All lines of the records below that contain the word "track" must be listed.
** Opening The data block **
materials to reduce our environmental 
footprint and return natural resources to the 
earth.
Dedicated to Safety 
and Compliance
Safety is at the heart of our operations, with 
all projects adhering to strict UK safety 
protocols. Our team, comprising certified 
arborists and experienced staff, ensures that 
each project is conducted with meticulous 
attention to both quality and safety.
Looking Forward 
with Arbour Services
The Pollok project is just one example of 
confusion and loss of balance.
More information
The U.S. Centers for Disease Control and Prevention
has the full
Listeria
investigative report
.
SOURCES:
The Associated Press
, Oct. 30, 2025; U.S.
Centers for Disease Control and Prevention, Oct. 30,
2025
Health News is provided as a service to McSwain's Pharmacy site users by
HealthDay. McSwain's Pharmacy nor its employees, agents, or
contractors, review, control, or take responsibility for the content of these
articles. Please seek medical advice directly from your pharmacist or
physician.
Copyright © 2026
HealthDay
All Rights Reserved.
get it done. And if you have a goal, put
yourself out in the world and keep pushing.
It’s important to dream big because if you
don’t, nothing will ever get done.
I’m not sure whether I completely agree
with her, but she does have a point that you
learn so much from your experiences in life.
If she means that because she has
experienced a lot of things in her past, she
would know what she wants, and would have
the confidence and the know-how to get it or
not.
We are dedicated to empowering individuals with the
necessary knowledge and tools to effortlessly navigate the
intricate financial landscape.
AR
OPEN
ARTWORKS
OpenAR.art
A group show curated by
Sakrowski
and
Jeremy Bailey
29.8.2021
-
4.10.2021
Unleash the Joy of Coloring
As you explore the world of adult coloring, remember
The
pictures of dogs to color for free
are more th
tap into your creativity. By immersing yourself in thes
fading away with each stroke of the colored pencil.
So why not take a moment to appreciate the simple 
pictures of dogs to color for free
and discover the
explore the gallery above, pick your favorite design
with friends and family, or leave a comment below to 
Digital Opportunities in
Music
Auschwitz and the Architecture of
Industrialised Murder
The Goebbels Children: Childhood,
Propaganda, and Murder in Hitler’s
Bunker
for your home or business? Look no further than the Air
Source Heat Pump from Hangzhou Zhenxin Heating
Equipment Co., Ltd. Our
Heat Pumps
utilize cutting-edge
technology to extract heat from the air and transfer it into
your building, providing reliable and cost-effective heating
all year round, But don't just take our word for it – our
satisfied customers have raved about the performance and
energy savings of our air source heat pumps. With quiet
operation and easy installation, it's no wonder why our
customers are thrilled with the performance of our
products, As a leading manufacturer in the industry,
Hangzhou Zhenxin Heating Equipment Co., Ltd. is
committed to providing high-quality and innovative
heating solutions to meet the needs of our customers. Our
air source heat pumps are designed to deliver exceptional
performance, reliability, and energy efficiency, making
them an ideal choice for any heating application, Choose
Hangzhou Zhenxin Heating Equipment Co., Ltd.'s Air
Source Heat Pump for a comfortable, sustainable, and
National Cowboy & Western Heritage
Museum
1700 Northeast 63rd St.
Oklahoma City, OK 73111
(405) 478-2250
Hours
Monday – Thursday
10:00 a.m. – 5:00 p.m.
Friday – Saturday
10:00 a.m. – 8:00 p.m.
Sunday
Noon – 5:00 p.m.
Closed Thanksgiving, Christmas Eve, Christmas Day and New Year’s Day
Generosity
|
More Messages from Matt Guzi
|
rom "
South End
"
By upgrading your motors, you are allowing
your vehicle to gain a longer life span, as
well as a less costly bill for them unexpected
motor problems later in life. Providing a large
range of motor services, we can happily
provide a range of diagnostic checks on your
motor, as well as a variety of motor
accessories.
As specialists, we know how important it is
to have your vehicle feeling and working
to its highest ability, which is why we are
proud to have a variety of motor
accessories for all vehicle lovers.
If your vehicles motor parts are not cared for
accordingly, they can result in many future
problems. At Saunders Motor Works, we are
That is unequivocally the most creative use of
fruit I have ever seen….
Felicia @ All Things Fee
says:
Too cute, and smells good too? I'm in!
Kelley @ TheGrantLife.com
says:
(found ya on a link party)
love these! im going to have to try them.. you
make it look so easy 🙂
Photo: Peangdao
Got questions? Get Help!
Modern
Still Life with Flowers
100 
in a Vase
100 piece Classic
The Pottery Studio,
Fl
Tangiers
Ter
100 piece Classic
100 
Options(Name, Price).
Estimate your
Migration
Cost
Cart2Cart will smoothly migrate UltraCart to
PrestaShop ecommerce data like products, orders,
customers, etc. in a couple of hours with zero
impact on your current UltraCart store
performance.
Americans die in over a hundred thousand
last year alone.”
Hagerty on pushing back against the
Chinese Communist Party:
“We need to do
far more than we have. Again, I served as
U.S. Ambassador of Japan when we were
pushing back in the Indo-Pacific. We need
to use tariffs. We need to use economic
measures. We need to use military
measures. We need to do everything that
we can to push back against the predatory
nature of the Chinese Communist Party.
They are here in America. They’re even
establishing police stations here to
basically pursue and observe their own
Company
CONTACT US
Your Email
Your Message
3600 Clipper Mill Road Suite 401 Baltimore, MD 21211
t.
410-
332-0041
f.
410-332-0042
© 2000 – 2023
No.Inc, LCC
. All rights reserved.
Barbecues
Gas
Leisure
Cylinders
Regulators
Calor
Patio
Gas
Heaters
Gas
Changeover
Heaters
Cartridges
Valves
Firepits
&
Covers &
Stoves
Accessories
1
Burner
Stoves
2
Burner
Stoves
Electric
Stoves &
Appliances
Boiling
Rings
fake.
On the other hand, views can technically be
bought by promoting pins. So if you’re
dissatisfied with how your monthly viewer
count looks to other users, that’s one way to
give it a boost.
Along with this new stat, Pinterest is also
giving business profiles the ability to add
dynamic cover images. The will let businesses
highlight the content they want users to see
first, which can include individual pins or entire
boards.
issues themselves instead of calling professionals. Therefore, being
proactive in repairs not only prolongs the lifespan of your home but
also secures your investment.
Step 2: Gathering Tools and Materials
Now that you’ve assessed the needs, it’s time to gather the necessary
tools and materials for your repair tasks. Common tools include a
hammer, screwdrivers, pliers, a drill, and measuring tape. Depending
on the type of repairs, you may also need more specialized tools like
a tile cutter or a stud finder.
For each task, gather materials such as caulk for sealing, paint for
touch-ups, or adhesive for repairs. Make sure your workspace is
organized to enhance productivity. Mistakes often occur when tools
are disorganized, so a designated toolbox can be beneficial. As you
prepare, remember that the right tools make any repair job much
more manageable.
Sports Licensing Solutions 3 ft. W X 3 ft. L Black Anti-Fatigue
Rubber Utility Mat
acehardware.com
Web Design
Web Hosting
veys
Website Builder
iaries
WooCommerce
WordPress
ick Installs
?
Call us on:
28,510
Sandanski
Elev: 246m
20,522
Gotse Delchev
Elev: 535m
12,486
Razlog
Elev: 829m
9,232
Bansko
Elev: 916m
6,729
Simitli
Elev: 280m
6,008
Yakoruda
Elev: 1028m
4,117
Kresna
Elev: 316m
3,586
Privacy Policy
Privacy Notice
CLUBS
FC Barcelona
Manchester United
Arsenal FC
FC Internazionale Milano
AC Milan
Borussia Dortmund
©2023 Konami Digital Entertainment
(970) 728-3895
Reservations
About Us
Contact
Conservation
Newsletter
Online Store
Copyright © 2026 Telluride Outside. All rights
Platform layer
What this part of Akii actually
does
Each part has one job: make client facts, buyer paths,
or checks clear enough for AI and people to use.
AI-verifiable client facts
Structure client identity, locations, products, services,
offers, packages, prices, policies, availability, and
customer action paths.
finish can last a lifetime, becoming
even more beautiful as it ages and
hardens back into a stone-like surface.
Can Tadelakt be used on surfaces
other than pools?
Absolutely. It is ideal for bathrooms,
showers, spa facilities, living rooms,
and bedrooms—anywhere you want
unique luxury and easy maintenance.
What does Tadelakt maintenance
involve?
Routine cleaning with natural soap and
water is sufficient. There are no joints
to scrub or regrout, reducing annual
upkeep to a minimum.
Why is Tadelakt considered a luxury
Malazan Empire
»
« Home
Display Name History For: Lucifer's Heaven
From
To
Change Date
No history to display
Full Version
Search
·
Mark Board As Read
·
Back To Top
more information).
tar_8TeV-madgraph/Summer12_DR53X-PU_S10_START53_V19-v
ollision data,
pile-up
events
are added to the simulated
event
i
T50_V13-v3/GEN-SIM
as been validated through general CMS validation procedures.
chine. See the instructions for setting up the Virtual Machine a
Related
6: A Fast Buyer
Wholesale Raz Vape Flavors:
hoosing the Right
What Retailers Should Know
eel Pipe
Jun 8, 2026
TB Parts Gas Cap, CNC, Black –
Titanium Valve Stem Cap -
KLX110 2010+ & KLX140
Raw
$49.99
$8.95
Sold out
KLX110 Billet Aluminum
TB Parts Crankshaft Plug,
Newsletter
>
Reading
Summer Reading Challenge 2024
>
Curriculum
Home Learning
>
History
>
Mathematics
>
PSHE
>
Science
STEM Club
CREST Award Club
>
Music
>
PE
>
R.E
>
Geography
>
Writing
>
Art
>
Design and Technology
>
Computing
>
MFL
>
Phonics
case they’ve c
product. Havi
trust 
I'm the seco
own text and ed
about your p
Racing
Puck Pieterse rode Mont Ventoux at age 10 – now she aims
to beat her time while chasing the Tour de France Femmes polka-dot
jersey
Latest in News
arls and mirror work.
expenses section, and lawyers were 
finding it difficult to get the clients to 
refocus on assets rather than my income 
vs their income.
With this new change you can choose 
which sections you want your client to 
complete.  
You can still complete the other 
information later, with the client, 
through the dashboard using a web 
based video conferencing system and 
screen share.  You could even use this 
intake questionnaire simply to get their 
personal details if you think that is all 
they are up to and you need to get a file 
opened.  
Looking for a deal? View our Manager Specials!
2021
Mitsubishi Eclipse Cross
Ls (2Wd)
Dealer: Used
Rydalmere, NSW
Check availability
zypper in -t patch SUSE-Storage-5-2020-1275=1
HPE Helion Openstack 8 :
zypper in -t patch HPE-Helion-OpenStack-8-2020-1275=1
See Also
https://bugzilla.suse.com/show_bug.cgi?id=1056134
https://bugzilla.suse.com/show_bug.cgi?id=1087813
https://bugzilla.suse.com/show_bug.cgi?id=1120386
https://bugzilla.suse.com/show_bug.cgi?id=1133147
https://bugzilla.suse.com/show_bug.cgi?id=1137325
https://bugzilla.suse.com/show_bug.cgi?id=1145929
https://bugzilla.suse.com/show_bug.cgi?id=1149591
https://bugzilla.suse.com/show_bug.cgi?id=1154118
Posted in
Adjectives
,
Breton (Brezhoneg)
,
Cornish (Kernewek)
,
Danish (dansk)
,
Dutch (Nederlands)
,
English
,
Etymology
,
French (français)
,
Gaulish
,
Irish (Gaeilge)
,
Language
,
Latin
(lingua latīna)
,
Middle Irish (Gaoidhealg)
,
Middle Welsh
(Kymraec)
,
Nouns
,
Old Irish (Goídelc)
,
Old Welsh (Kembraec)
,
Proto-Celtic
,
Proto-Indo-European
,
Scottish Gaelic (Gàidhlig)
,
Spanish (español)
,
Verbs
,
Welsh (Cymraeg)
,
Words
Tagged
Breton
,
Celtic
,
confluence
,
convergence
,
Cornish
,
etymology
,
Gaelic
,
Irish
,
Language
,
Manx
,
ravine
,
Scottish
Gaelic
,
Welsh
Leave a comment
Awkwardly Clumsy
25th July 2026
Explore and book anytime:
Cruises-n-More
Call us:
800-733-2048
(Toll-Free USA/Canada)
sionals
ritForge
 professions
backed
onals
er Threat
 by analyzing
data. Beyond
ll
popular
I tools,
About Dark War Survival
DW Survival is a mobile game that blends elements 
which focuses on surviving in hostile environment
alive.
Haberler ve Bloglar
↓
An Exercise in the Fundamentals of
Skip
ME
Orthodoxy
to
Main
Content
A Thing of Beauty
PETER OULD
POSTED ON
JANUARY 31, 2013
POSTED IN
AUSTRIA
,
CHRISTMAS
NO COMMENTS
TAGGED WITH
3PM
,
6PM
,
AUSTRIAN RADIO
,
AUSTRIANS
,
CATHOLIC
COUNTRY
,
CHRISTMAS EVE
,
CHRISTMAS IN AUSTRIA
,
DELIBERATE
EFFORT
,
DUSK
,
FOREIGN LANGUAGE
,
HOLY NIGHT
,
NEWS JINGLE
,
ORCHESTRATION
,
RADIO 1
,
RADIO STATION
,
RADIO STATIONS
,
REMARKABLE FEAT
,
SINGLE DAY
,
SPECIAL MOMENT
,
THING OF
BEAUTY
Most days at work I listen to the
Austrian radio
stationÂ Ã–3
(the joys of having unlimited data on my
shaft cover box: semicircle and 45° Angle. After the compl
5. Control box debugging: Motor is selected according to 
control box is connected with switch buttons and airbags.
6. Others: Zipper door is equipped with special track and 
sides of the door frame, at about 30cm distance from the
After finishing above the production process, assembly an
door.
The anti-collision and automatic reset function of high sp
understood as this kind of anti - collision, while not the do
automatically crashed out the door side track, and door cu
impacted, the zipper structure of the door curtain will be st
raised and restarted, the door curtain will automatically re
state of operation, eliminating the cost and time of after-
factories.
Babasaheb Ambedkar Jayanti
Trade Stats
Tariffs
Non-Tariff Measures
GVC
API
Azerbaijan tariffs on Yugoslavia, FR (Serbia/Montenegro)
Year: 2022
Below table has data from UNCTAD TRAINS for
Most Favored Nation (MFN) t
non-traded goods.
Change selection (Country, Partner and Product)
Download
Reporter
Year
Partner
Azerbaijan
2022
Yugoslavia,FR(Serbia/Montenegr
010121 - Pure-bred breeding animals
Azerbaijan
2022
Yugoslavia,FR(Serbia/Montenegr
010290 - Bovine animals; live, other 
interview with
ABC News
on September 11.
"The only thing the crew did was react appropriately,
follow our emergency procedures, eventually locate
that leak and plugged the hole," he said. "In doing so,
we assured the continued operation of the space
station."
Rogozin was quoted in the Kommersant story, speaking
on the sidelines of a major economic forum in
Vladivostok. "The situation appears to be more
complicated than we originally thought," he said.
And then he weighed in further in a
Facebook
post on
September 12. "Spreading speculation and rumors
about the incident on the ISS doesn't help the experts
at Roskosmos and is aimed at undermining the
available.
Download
** Closing The data block **
Solution below:
6. Others: Zipper door is equipped with special track and 
automatically crashed out the door side track, and door cu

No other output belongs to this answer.